Im Gespräch:

Alles unter Kontrolle?

Wo bleibt der Mensch mit seinem Bedürfnis nach Schutz und Sicherheit, wenn Maschinen immer selbstständiger werden? Im Interview erklärt Experte Dr. Lars Adolph, wissenschaftlicher Leiter des Fachbereichs Produkte und Arbeitssysteme der Bundesanstalt für Arbeitsschutz und Arbeitsmedizin (BAuA), welche Herausforderungen im Zuge der „Industrie 4.0“ auf den Arbeitsschutz zukommen.

Welche technischen Entwicklungen der Industrie 4.0 sind für Sie aus der Perspektive von Sicherheit und Gesundheit am Arbeitsplatz besonders relevant?

Ein wesentliches Merkmal der „Industrie 4.0“ ist die Tatsache, dass Maschinen und produktionstechnische Anlagen flexibel werden und sich wandeln. Das bedeutet, dass sie sich verändern lassen, um beispielsweise Bauteile für ein elektronisches Gerät in verschiedenen Varianten herzustellen. Umgesetzt wird dies z. B. durch eine Modularisierung der Produktionsanlagen. Ähnliches gilt für Roboter, für die es immer mehr Einsatzgebiete gibt. Sie können inzwischen Montageaufgaben gemeinsam mit Menschen erledigen, man arbeitet sozusagen Hand in Hand mit dem Roboter. Auf diese Weise wird die Arbeit insgesamt flexibler, was für Unternehmen bedeutet, dass sie ihre Effizienz steigern.

Wo sehen Sie Chancen für den Arbeitsschutz?

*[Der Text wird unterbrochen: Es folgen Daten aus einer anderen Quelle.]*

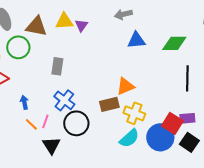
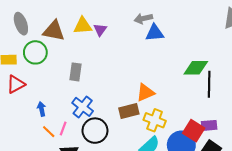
blue triangle: (136, 40) -> (155, 33), moved
green diamond: (174, 43) -> (196, 68), moved

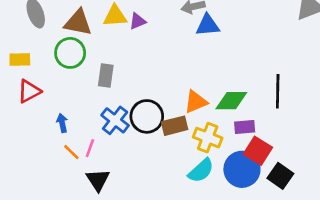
purple triangle: (100, 30) -> (138, 21), turned 32
green circle: (35, 52) -> (70, 53), moved
green diamond: (196, 68) -> (231, 101), moved
purple rectangle: (209, 125) -> (245, 127), moved
black circle: (95, 131) -> (147, 116), moved

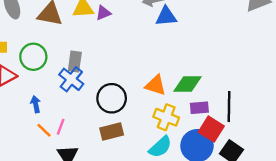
green circle: (70, 53) -> (33, 57), moved
black line: (278, 91) -> (229, 107), moved
orange triangle: (196, 102) -> (155, 85), turned 40
blue cross: (115, 120) -> (71, 79), moved
brown rectangle: (175, 126) -> (112, 131), moved

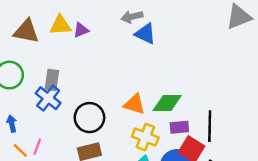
blue triangle: (166, 16) -> (145, 34), turned 30

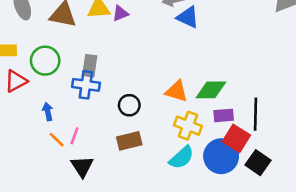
blue cross: (48, 98) -> (86, 85), turned -30
black circle: (89, 118) -> (129, 105), size x0.7

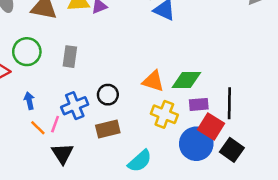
blue cross: (86, 85) -> (75, 106), moved, turned -30
cyan semicircle: (182, 158) -> (140, 161), moved

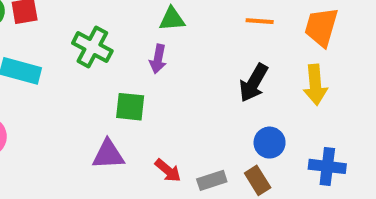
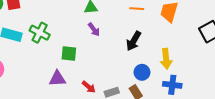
green cross: (92, 47) -> (40, 33), moved
purple arrow: (158, 59) -> (94, 29), moved, turned -48
yellow arrow: (315, 85) -> (166, 59), moved

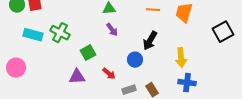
green square: (69, 54) -> (88, 53), turned -35
blue circle: (142, 72) -> (135, 60), moved
red arrow: (89, 87) -> (109, 74), moved

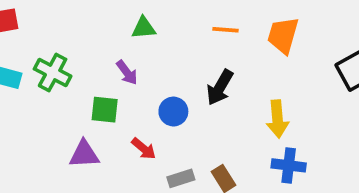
purple arrow: (112, 30) -> (127, 72), moved
green square: (88, 53) -> (105, 110), turned 35
blue circle: (135, 60) -> (173, 112), moved

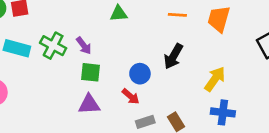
purple arrow: (127, 72) -> (84, 46), moved
yellow arrow: (277, 119) -> (215, 79), turned -140
red arrow: (144, 149) -> (131, 96), moved
purple triangle: (84, 154) -> (89, 104), moved

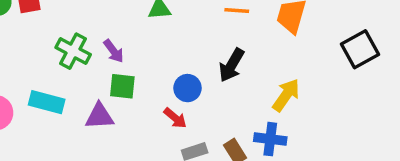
cyan rectangle: (17, 48) -> (47, 102), moved
purple triangle: (89, 104) -> (99, 116), moved
blue cross: (223, 112) -> (270, 139), moved

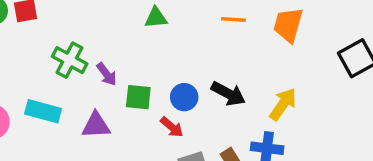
purple arrow: (114, 51) -> (107, 74), moved
black arrow: (232, 65) -> (228, 94), moved, turned -92
green square: (122, 86) -> (138, 97), moved

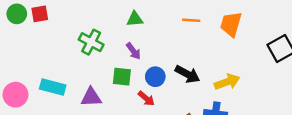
green cross: (70, 60) -> (91, 42), moved
purple arrow: (107, 74) -> (133, 51), moved
yellow arrow: (283, 104) -> (227, 82), turned 35

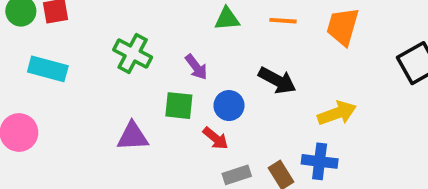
green triangle: (135, 19) -> (227, 19), moved
black arrow: (187, 74) -> (277, 80), moved
cyan rectangle: (53, 87) -> (48, 69), moved

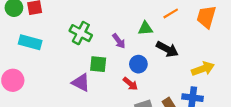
green triangle: (227, 19) -> (145, 28), moved
orange line: (283, 21) -> (171, 13), turned -35
green square: (179, 106) -> (98, 64), moved
purple triangle: (133, 136) -> (81, 83), turned 30

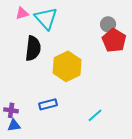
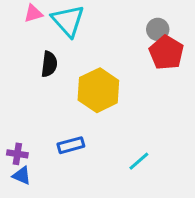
black semicircle: (33, 48) -> (49, 64), size x0.7
blue triangle: (14, 125) -> (22, 176), turned 32

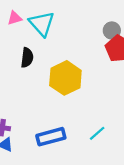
blue rectangle: (71, 145) -> (51, 137), moved, size x1.4

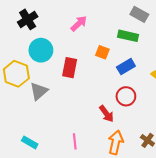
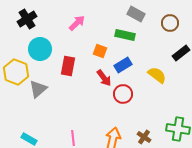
red arrow: (106, 114) -> (104, 78), moved

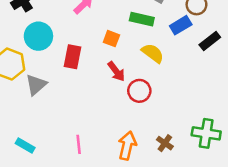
blue rectangle: (123, 65) -> (181, 25), moved
yellow semicircle: (157, 75) -> (153, 53), moved

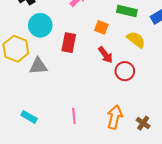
gray triangle: (36, 85) -> (38, 66), turned 36
brown cross: (165, 143) -> (143, 123), moved

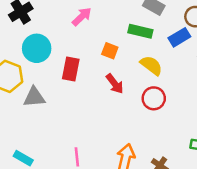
red circle: (125, 71) -> (154, 98), moved

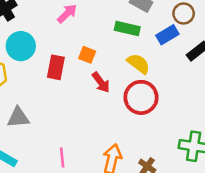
orange square: (110, 51) -> (87, 55), moved
gray triangle: (34, 97) -> (18, 117), moved
red circle: (154, 98) -> (141, 97), size x1.4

Unter dem Blickpunkt von Sicherheit und Gesundheit bei der Arbeit sehe ich es als großen Vorteil an, dass Maschinen individualisierbar werden. So kann sich etwa der Roboter auf sein Gegenüber einstellen und etwas auf der richtigen Höhe anreichen – eine gute Unterstützung für jeden. Dies kommt Beschäftigten zum Beispiel auch bei schwierigen oder körperlich anstrengenden Aufgaben wie Arbeiten über dem Kopf zugute. Mithilfe von anpassungsfähigen Maschinen können künftig auch Menschen mit gesundheitlichen Beeinträchtigungen besser integriert werden.

Welche Risiken sehen Sie als besonders herausfordernd an?

Von grundlegender Bedeutung ist die Beantwortung sicherheitstechnischer Fragen. Es muss Sicherheitsnachweise für die Prozesse von „smarten“ Maschinen oder Robotern geben. Zudem sind diese Anlagen oft mit dem Internet verknüpft und es gilt, sie vor Hackerangriffen und Fehlsteuerungen zu schützen.

Es geht zudem darum, dass für den Menschen nicht nur Hilfstätigkeiten übrig bleiben. Er muss sinnvolle und lernförderliche Aufgaben bekommen und nicht nur den Roboter bedienen oder Kartons falten. Grundsätzlich müssen die Menschen die Technologie verstehen, damit sie den Vorgängen in einer „smart factory“ nicht hilflos ausgeliefert sind. Bei der Zusammenarbeit von Mensch und Maschine geht es somit darum, „gute Aufgaben“ zu schaffen. Wie sich dies umsetzen lässt, das ist eine der Kernfragen der Arbeitsgestaltung.

Wer ist aus Ihrer Sicht wie gefordert?

Die Hersteller der Arbeitssysteme sowie die anwendenden Unternehmen müssen sich mit den sicherheitstechnischen Fragen auseinandersetzen. Hier gilt es, praxistaugliche und effiziente Lösungen zu finden, um etwaige Risiken kontrollieren zu können. Außerdem müssen den Beschäftigten die Kompetenzen und Qualifikationen vermittelt werden, damit sie mit der Technologie umgehen können. Die menschengerechte Arbeitsgestaltung in der Industrie 4.0 ist auch eine wichtige Aufgabe der Arbeitswissenschaften, gute Gestaltungslösungen sollten zusammen mit Systemherstellern und Anwendern gesucht werden. Nicht zuletzt sind die Institutionen des Arbeitsschutzes herausgefordert, die schnellen Entwicklungen nicht nur reaktiv, sondern auch proaktiv und lösungsorientiert zu begleiten.